Nous vivons dans un monde mouvant, changeant comme jamais. Ces transformations rapides, permanentes, sont à bien des égards fascinantes et offrent des opportunités inédites. Mais elles sont aussi parfois angoissantes et peuvent à ce titre engendrer des tentations de repli, une propension à chercher des réponses simplistes, souvent portées par des idéologies brutales et violentes. Parce qu’elle offre des clés pour comprendre le monde, parce qu’elle pose l’interrogation comme processus fondamental, parce qu’elle fait de l’altérité un horizon de découverte et non la source de toutes les peurs et la cause de tous les maux, la culture peut être un rempart contre ce tentation de l’obscurantisme comme réponse au monde qui effraie. Naturellement, cela n’a rien d’automatique. Il faut pour cela que les artistes, les créateurs soient libres. La culture ne nous garde de nos tentations du repli et du rejet qu’à condition que nous sachions nous-même  protéger la liberté des artistes. En effet, pour que l’art et la culture jouent pleinement ce rôle émancipateur, il faut accepter, il faut souhaiter même qu’ils ne soient pas toujours consensuels. L’art a un devoir: nous questionner, nous surprendre et même parfois nous heurter. Il faut également que l’art et la culture soient partagés par le plus grand nombre. Nous devons sans cesse oeuvrer à la démocratisation culturelle. Pour mener cette bataille efficacement, j’ai fait le choix de changer de paradigme. Bien sûr, il faut continuer à amener les publics dans les lieux de culture. C’est un beau combat et je veux saluer tous les acteurs culturels qui s’y impliquent. Mais on doit aujourd’hui aller plus loin et faire différemment. C’est pour cela qu’à Nantes, avec les acteurs culturels, je travaille à ce que les lieux culturels sortent des murs pour aller rencontrer, pour aller surprendre les citoyennes et les citoyens, là où ils sont, dans l’espace public, dans les équipements publics. C’est cela, «l’art et l’espace public», c’est cela, le fil rouge, que je tisse pour aller encore plus au devant des citoyennes et des citoyens.

 

« La culture ne nous garde de nos tentations du repli et du rejet qu’à condition que nous sachions nous-même  protéger la liberté des artistes »

 

Vous évoquiez également dans ce discours les notions fondamentales de libre-arbitre et d’esprit critique. Comment la culture pour la Ville de Nantes tente de les cultiver auprès de la population ?

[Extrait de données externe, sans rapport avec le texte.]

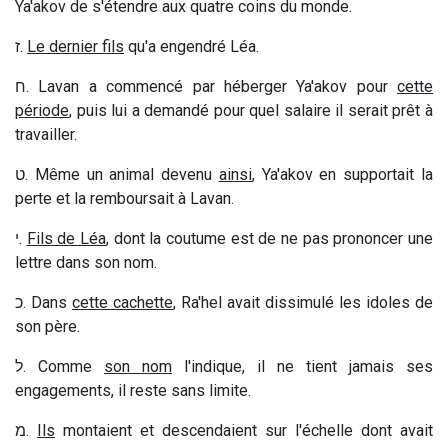
Ya'akov de s'étendre aux quatre coins du monde.
ז
.
Le dernier fils
qu'a engendré Léa.
ח
. Lavan a commencé par héberger Ya'akov pour
cette
période
, puis lui a demandé pour quel salaire il serait prêt à
travailler.
ט
. Même un animal devenu
ainsi
, Ya'akov en supportait la
perte et la remboursait à Lavan.
י
.
Fils de Léa
, dont la coutume est de ne pas prononcer une
lettre dans son nom.
כ
. Dans
cette cachette
, Ra'hel avait dissimulé les idoles de
son père.
ל
. Comme
son nom
l'indique, il ne tient jamais ses
engagements, il reste sans limite.
מ
.
Ils
montaient et descendaient sur l'échelle dont avait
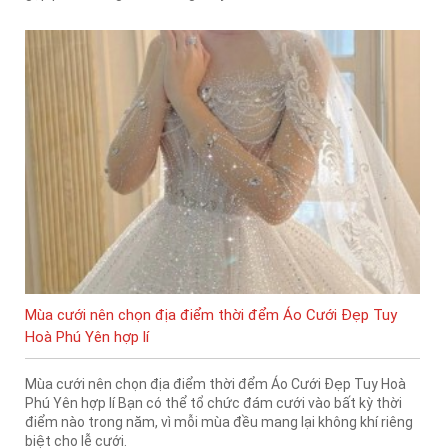
Mùa cưới nên chọn địa điểm thời đểm Áo Cưới Đẹp Tuy
Hoà Phú Yên hợp lí
Mùa cưới nên chọn địa điểm thời đểm Áo Cưới Đẹp Tuy Hoà
Phú Yên hợp lí Bạn có thể tổ chức đám cưới vào bất kỳ thời
điểm nào trong năm, vì mỗi mùa đều mang lại không khí riêng
biệt cho lễ cưới.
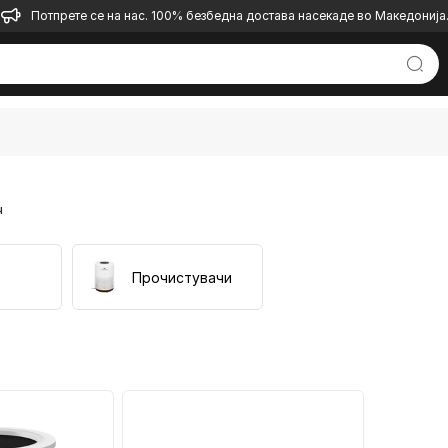
Потпрете се на нас. 100% безбедна достава насекаде во Македонија
ч
Прочистувачи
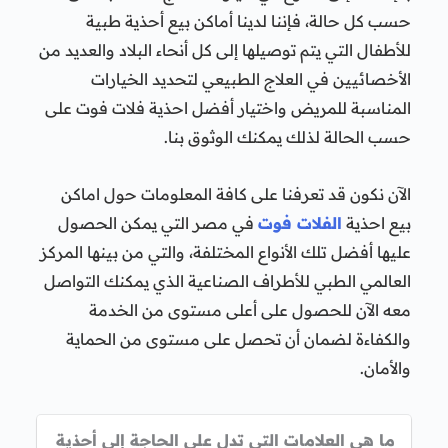
حسب كل حالة، فإننا لدينا أماكن بيع أحذية طبية
للأطفال التي يتم توصيلها إلى كل أنحاء البلاد والعديد من
الأخصائيين في العلاج الطبيعي لتحديد الخيارات
المناسبة للمريض واختيار أفضل احذية فلات فوت على
حسب الحالة لذلك يمكنك الوثوق بنا.
الآن نكون قد تعرفنا على كافة المعلومات حول اماكن
بيع احذية
الفلات فوت
في مصر التي يمكن الحصول
عليها أفضل تلك الأنواع المختلفة، والتي من بينها المركز
العالمي الطبي للأطراف الصناعية الذي يمكنك التواصل
معه الآن للحصول على أعلى مستوى من الخدمة
والكفاءة لضمان أن تحصل على مستوى من الحماية
والأمان.
ما هي العلامات التي تدل على الحاجة إلى أحذية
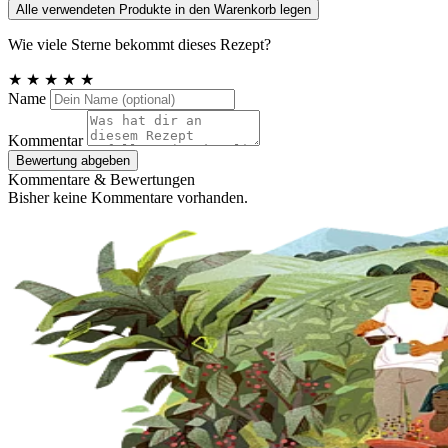
Alle verwendeten Produkte in den Warenkorb legen
Wie viele Sterne bekommt dieses Rezept?
★
★
★
★
★
Name
Kommentar
Bewertung abgeben
Kommentare & Bewertungen
Bisher keine Kommentare vorhanden.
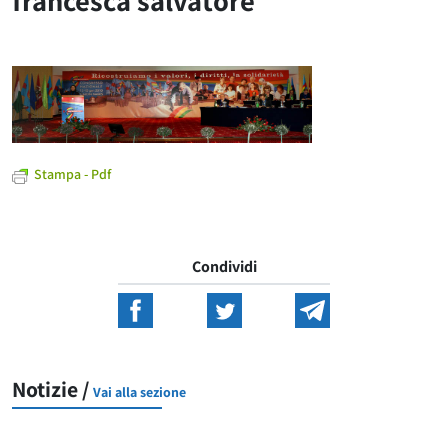
francesca salvatore
Stampa - Pdf
Condividi
Notizie /
Vai alla sezione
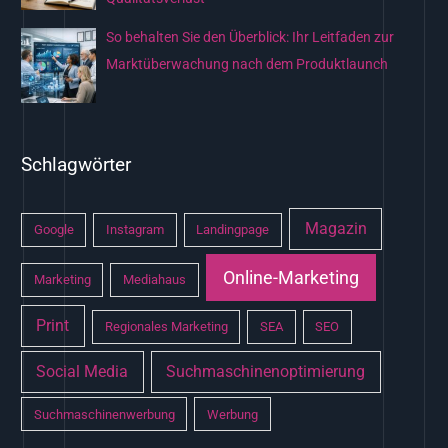
So behalten Sie den Überblick: Ihr Leitfaden zur
Marktüberwachung nach dem Produktlaunch
Schlagwörter
Magazin
Google
Instagram
Landingpage
Online-Marketing
Marketing
Mediahaus
Print
Regionales Marketing
SEA
SEO
Social Media
Suchmaschinenoptimierung
Suchmaschinenwerbung
Werbung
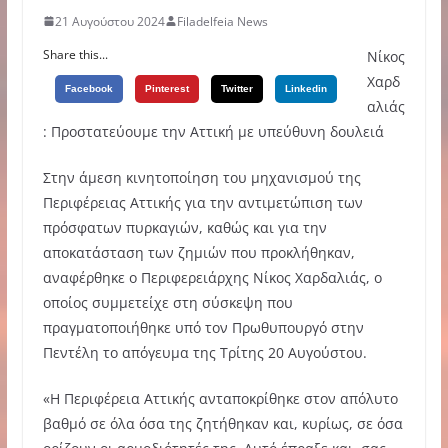
21 Αυγούστου 2024
Filadelfeia News
Share this...
Νίκος
Χαρδ
Facebook
Pinterest
Twitter
Linkedin
αλιάς
: Προστατεύουμε την Αττική με υπεύθυνη δουλειά
Στην άμεση κινητοποίηση του μηχανισμού της
Περιφέρειας Αττικής για την αντιμετώπιση των
πρόσφατων πυρκαγιών, καθώς και για την
αποκατάσταση των ζημιών που προκλήθηκαν,
αναφέρθηκε ο Περιφερειάρχης Νίκος Χαρδαλιάς, ο
οποίος συμμετείχε στη σύσκεψη που
πραγματοποιήθηκε υπό τον Πρωθυπουργό στην
Πεντέλη το απόγευμα της Τρίτης 20 Αυγούστου.
«Η Περιφέρεια Αττικής ανταποκρίθηκε στον απόλυτο
βαθμό σε όλα όσα της ζητήθηκαν και, κυρίως, σε όσα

La culture participe par nature au développement du libre-arbitre et de l’esprit critique. Quand vous allez voir une exposition, quand vous découvrez une œuvre, quand vous assistez à une pièce de théâtre ou à un film, vous aiguisez vos sens, vous questionnez le monde. Et à Nantes, où nous portons très haut l’exigence culturelle, où des œuvres de grande qualité sont offertes au public, c’est particulièrement vrai. Voyez notre Musée d’arts, qui sait surprendre et interroger, par une manière novatrice de faire se répondre les œuvres, en créant des rapprochements inattendus. Et puis, nous avons des événements plus spécifiquement destinés à nourrir le débat d’idées, qu’il s’agisse d’expositions, de débats ou de rencontres. J’ai d’ailleurs voulu l’enrichir encore, en créant une saison des droits humains, pour amplifier encore, donner toujours plus de relief et d’intensités aux débats qui font la vitalité intellectuelle de notre ville, pour construire une intelligence collective face aux complexités du monde sur ces questions essentielles, relatives aux droits humains.

Johanna Rolland, maire de Nantes (crédit Ville de Nantes)

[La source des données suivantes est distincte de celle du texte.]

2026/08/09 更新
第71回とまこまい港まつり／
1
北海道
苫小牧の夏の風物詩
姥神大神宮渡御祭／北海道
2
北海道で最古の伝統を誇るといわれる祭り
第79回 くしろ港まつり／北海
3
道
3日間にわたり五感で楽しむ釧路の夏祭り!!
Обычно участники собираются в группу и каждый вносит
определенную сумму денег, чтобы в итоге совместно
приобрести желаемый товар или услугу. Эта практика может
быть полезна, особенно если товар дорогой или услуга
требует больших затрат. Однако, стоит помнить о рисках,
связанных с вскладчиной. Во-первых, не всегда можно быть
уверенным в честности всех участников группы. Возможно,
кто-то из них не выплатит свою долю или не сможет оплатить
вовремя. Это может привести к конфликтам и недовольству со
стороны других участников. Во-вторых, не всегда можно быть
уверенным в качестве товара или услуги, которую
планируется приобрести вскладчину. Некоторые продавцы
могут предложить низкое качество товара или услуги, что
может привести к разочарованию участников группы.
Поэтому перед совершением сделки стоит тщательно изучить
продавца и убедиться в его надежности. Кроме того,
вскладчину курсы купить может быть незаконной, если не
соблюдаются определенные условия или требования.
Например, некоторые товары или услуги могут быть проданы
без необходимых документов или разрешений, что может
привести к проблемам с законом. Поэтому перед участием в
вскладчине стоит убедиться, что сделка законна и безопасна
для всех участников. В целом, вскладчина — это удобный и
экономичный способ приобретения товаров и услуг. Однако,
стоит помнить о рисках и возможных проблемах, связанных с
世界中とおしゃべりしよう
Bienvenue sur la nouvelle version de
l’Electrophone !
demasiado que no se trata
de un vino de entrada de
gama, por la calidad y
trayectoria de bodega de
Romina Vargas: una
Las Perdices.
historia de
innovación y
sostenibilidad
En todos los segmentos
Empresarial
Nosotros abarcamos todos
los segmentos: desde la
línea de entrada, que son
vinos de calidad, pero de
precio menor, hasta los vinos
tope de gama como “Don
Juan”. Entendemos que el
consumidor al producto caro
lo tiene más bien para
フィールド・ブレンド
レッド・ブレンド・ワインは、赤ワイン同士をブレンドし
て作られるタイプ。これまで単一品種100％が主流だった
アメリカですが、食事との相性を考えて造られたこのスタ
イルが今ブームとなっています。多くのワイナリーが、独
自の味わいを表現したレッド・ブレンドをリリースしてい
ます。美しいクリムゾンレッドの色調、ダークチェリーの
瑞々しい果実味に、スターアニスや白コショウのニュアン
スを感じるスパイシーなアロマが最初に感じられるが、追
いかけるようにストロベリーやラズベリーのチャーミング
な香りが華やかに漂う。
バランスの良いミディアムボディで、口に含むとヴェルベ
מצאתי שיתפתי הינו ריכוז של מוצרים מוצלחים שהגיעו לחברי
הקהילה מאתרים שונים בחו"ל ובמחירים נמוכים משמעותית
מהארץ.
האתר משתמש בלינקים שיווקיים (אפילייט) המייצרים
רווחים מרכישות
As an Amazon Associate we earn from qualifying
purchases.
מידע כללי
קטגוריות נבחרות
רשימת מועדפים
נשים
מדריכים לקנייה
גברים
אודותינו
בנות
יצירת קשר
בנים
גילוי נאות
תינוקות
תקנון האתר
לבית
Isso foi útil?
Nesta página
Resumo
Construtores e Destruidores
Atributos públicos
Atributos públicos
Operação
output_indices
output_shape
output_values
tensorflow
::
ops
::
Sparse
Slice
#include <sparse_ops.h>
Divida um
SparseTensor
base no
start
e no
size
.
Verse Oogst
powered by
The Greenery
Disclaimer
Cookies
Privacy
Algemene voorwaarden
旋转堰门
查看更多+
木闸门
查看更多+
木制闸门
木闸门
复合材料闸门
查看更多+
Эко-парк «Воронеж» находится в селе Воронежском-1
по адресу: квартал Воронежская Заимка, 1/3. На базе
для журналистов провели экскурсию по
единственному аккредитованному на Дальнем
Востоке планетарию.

Quel est votre regard sur les politiques culturelles menées la ministre Françoise Nyssen ? Notamment sur le Pass Culture ?

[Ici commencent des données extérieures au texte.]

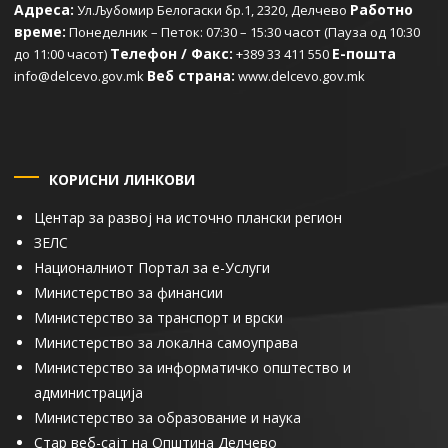
Адреса:
Работно
Ул.Љубомир Белогаски бр.1, 2320, Делчево
време:
Понеделник – Петок: 07:30 – 15:30 часот (Пауза од 10:30
Телефон / Факс:
Е-пошта
до 11:00 часот)
+389 33 411 550
Веб страна:
info@delcevo.gov.mk
www.delcevo.gov.mk
КОРИСНИ ЛИНКОВИ
Центар за развој на источно плански регион
ЗЕЛС
Националниот Портал за е-Услуги
Министерство за финансии
Министерство за транспорт и врски
Министерство за локална самоуправа
Министерство за информатичко општество и
администрација
Министерство за образование и наука
Стар веб-сајт на Општина Делчево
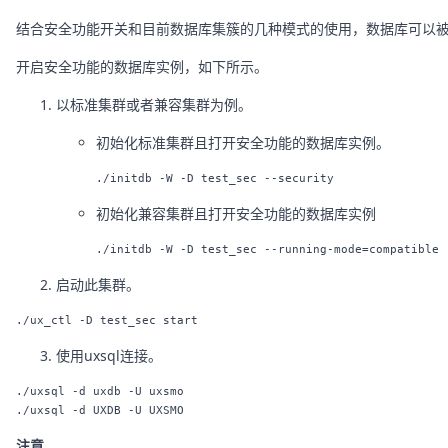
结合安全功能开关和目前数据库集簇的几种模式的使用，数据库可以
开启安全功能的数据库实例，如下所示。
以标准集群或者兼容集群为例。
初始化标准集群且打开安全功能的数据库实例。
初始化兼容集群且打开安全功能的数据库实例
启动此集群。
使用uxsql连接。
./uxsql -d uxdb -U uxsmo

注意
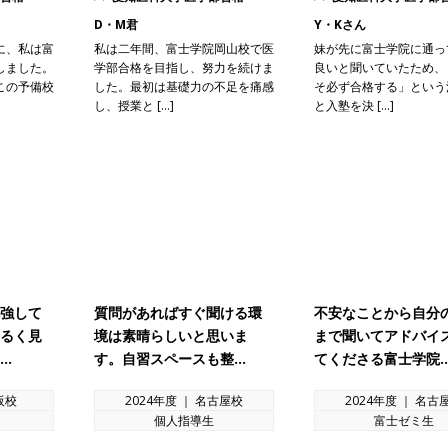
D・M君
Y・Kさん
に、私は富
私は二年間、富士学院岡山校で医
妹が先に富士学院に通っ
しました。
学部合格を目指し、努力を続けま
良いと聞いていたため、
この予備校
した。最初は基礎力の不足を痛感
そ必ず合格する」という
し、授業と […]
と入塾を決 […]
強して
質問があればすぐ聞ける環
不安なことから自分
るく見
境は素晴らしいと思いま
まで聞いてアドバイ
…
す。自習スペースも整…
てくださる富士学院
阪校
2024年度 ｜ 名古屋校
2024年度 ｜ 名古
個人指導生
富士ゼミ生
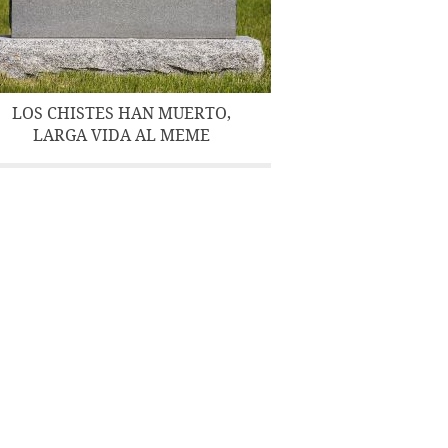
LOS CHISTES HAN MUERTO,
LARGA VIDA AL MEME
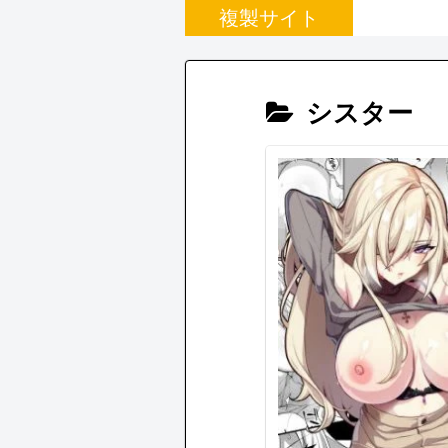
複製サイト
シスター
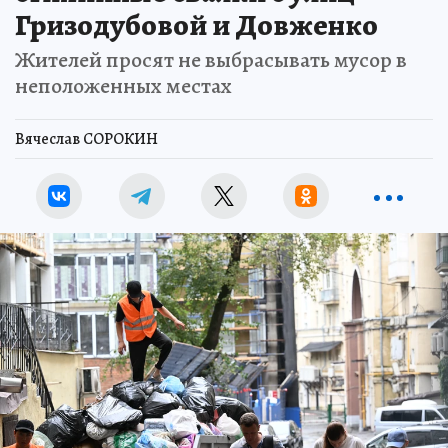
Гризодубовой и Довженко
Жителей просят не выбрасывать мусор в
неположенных местах
Вячеслав СОРОКИН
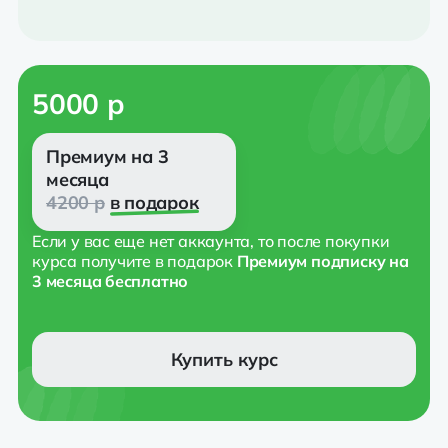
5000 р
Премиум на 3
месяца
4200 р
в подарок
Если у вас еще нет аккаунта, то после покупки
курса получите
в подарок
Премиум подписку на
3 месяца бесплатно
Купить курс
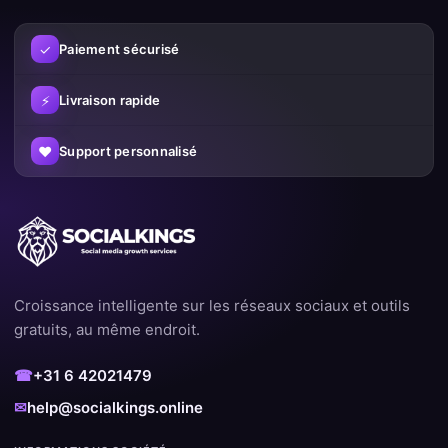
✓
Paiement sécurisé
⚡
Livraison rapide
♥
Support personnalisé
Croissance intelligente sur les réseaux sociaux et outils
gratuits, au même endroit.
☎
+31 6 42021479
✉
help@socialkings.online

La Ministre de la culture affiche l’ambition d’un plus large partage, d’une plus large diffusion de la culture. Dans ce domaine comme dans bien d’autres, l’État doit surtout faire confiance aux collectivités, aux acteurs locaux, les soutenir, pour développer des initiatives. Je ne crois pas ici plus qu’ailleurs à une vision jacobine, qui se traduirait par des initiatives venant du centre et s’appliquant uniformément sur les territoires. Nous en déployons un grand nombre à Nantes. Pour ne citer que quelques exemples, c’est Carte blanche, qui permet de bénéficier d’entrées à prix très modérés, ce sont des événements qui se tiennent dans tous les quartiers, au plus près des habitants, c’est un réseau de bibliothèques et de médiathèques qui maillent notre territoire. Et je pourrais multiplier les exemples.

 

« La Ministre de la culture, Françoise Nyssen, affiche l’ambition d’un plus large partage, d’une plus large diffusion de la culture »

 

Une question plus politique. Après l’abandon du projet de Notre Dame des Landes, comment jugez-vous l’approche et la gestion de ce dossier par le gouvernement actuel ?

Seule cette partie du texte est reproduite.